* **AIM OF THE EXERCISE**
If a line in the entries below contains "most", copy it.

[Stored items from a collection]
■ ■ ■ ■ ■ ■ ■
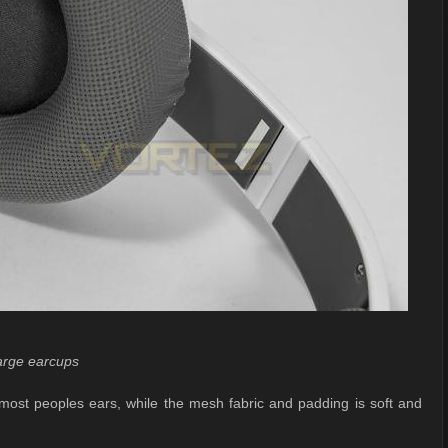
arge earcups
most peoples ears, while the mesh fabric and padding is soft and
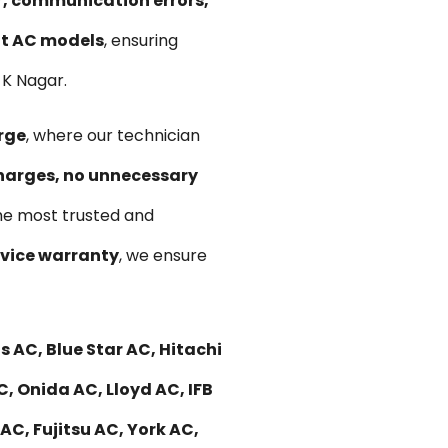
ir, communication errors,
lit AC models
, ensuring
 K Nagar.
rge
, where our technician
harges, no unnecessary
he most trusted and
vice warranty
, we ensure
 AC, Blue Star AC, Hitachi
C, Onida AC, Lloyd AC, IFB
C, Fujitsu AC, York AC,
■ ■ ■ ■ ■ ■ ■
* **TASK OUTPUT**
most peoples ears, while the mesh fabric and padding is soft and
he most trusted and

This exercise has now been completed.